Des artistes, nos journalistes… partagent une sidération artistique, une épiphanie culturelle, une révélation qui les a marqués, touchés au cœur.

- Publié le 17-03-2020 à 11h45
- Mis à jour le 20-03-2020 à 08h24

Des artistes, nos journalistes... partagent une sidération artistique, une épiphanie culturelle, une révélation qui les a marqués, touchés au coeur.
Voici la contribution de Guy Duplat, collaborateur culturel à "La Libre Belgique", ex-chef de service Culture de "La Libre" et ex-rédacteur en chef du "Soir".
Tout en haut d'une colline de Toscane, dans le petit village endormi de Monterchi, se trouve un musée avec une seule œuvre : la Madonna del Parto de Piero della Francesca. Chaque fois que je vais en Toscane, je m'y rends, traversant les champs de blé roussis par le soleil et les rideaux de cyprès. Et je suis toujours saisi de la même manière.
Deux anges ouvrent de lourds rideaux et nous montrent la Vierge, enceinte, en fin de grossesse. Elle a les joues rougies, les traits fatigués et semble totalement repliée dans son monde intérieur, indifférente à nous. Sa main droite est posée sur son ventre et, à travers l'échancrure faite dans sa robe déboutonnée, elle protège déjà l'enfant à naître.
À l'ouverture des rideaux correspondent celle de la robe et bientôt la déchirure de tout un corps à la naissance d'un enfant.
Les anges se répondent curieusement, l'un est en vert avec une aile et des chaussons rouges, et pour l'autre c'est l'inverse.
Mais mes yeux ne peuvent quitter la mélancolie sereine de cette femme enceinte, son regard indifférent aux brouhahas vains des hommes.

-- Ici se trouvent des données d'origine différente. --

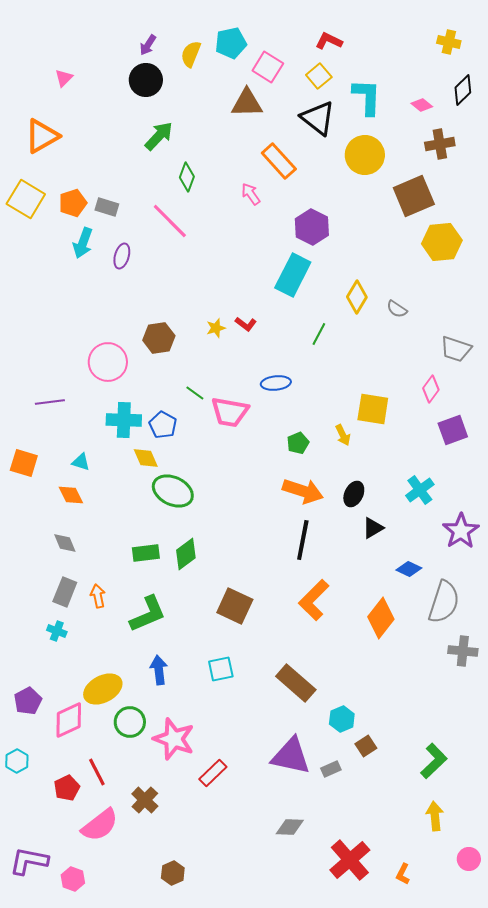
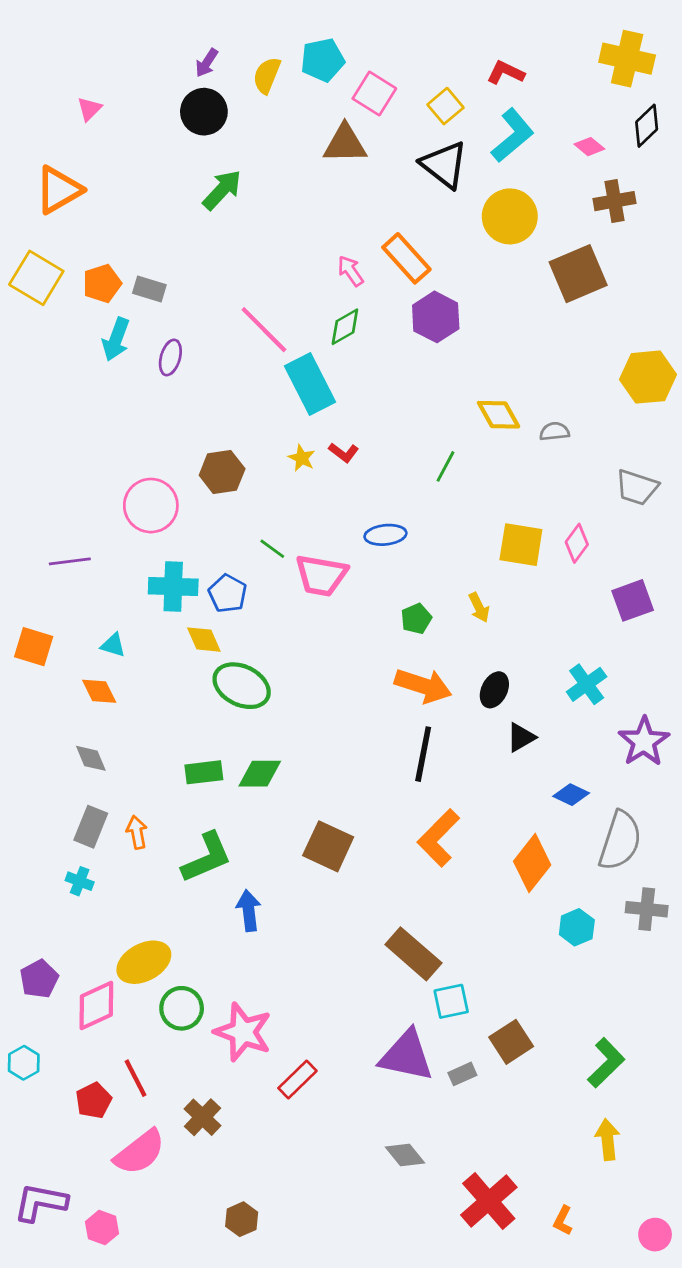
red L-shape: (329, 41) -> (506, 73), moved
yellow cross: (449, 42) -> (627, 59), size x1.6
cyan L-shape: (367, 97) -> (513, 135), turned 48
orange rectangle: (279, 161) -> (406, 258), moved
green diamond: (187, 177) -> (345, 327), moved, turned 40
pink line: (170, 221) -> (264, 330), moved
yellow hexagon: (442, 242) -> (648, 377), moved
cyan rectangle: (293, 275) -> (310, 384), moved, turned -54
yellow diamond: (357, 297) -> (499, 415), turned -60
gray semicircle: (397, 309) -> (554, 431), turned 140
yellow star: (216, 328) -> (302, 458), turned -30
pink diamond: (431, 389) -> (577, 543), moved
yellow square: (373, 409) -> (521, 545), moved
green diamond: (186, 554) -> (260, 774), turned 36
cyan square: (221, 669) -> (451, 1001), moved
blue arrow: (159, 670) -> (249, 911), moved
cyan hexagon: (342, 719) -> (577, 927), moved
brown square: (366, 746) -> (511, 1042), size x1.4
gray diamond: (290, 827) -> (405, 1155), turned 48
pink circle: (469, 859) -> (655, 1235), moved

J'ai toujours envié les femmes enceintes. J'aurais voulu pouvoir être "gros" à mon tour de cette vie qui bouleverserait tout mon corps. Et cette expérience m'aurait laissé à mon tour hagard, heureux, sans plus de nécessité de remplir mon temps, tout occupé à méditer sur le lent écoulement de la vie, tout en m'obligeant à un qui-vive permanent (qui-vive le bien nommé). La moindre vague dans les flots de mon ventre, le moindre coup de pied de celui que je n'aurais pas vu encore, créant un émoi immédiat.
Faute d'être enceint, j'ai aimé toutes les femmes enceintes, les abordant dans les parcs, leur souriant d'un air complice. Elles marchent plus lentement, ont de la peine à dormir encore sur le ventre, ne trouvant l'apaisement qu'en se baignant.
La création artistique, le pouvoir politique, les conquêtes donjuanesques ne sont que piètres ersatz de ce miracle de l'origine de la vie.
La Madonna del Parto n'est pas mélancolique parce qu'elle saurait déjà que son fils à venir mourra crucifié. Non, elle l'est car elle veut profiter de chaque instant où l'osmose est complète, où le temps s'est arrêté, où un est devenu deux, quand les frontières de son corps sont abolies. Dès que l'enfant naîtra, la coupure commencera et le miracle s'évaporera.